__Exercise data__
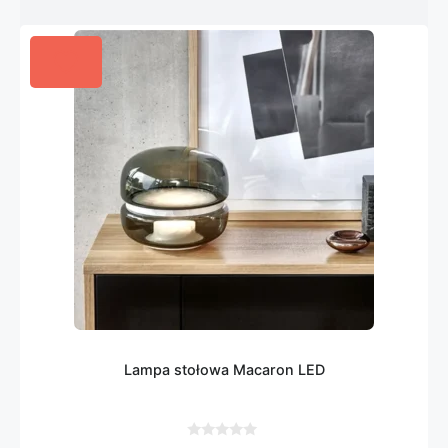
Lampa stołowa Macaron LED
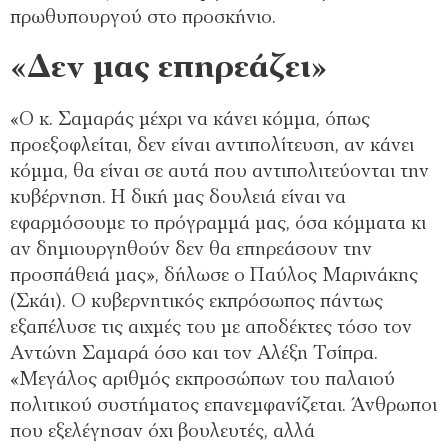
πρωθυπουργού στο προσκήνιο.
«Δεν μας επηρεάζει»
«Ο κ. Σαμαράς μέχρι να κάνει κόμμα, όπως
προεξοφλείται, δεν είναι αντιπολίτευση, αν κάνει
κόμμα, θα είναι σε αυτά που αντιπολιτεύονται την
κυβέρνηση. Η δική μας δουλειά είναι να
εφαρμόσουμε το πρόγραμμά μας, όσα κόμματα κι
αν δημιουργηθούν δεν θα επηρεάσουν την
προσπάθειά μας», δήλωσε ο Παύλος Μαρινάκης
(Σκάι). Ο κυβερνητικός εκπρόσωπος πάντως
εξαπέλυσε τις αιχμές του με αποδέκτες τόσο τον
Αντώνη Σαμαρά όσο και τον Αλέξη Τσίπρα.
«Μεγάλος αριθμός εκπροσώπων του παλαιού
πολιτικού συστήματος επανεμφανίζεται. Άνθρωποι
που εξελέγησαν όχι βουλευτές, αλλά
...
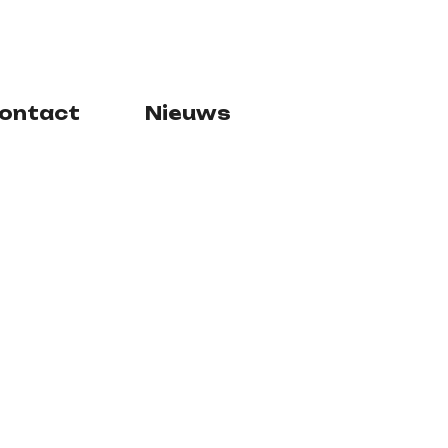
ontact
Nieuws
---
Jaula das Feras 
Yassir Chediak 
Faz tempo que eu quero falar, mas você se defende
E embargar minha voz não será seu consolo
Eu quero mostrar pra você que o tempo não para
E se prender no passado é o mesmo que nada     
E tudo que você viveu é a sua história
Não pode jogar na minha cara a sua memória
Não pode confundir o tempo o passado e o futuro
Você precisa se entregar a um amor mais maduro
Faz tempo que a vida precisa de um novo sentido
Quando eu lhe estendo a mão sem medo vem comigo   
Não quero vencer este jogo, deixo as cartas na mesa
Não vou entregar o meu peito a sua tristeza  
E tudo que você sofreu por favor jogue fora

__Exercise__
Reproduce only the lines above spanning from the line containing "Faz tempo que a" through the line containing "E tudo que você sofreu por favor jogue fora", word for word.

__Expected answer__
Faz tempo que a vida precisa de um novo sentido
Quando eu lhe estendo a mão sem medo vem comigo   
Não quero vencer este jogo, deixo as cartas na mesa
Não vou entregar o meu peito a sua tristeza  
E tudo que você sofreu por favor jogue fora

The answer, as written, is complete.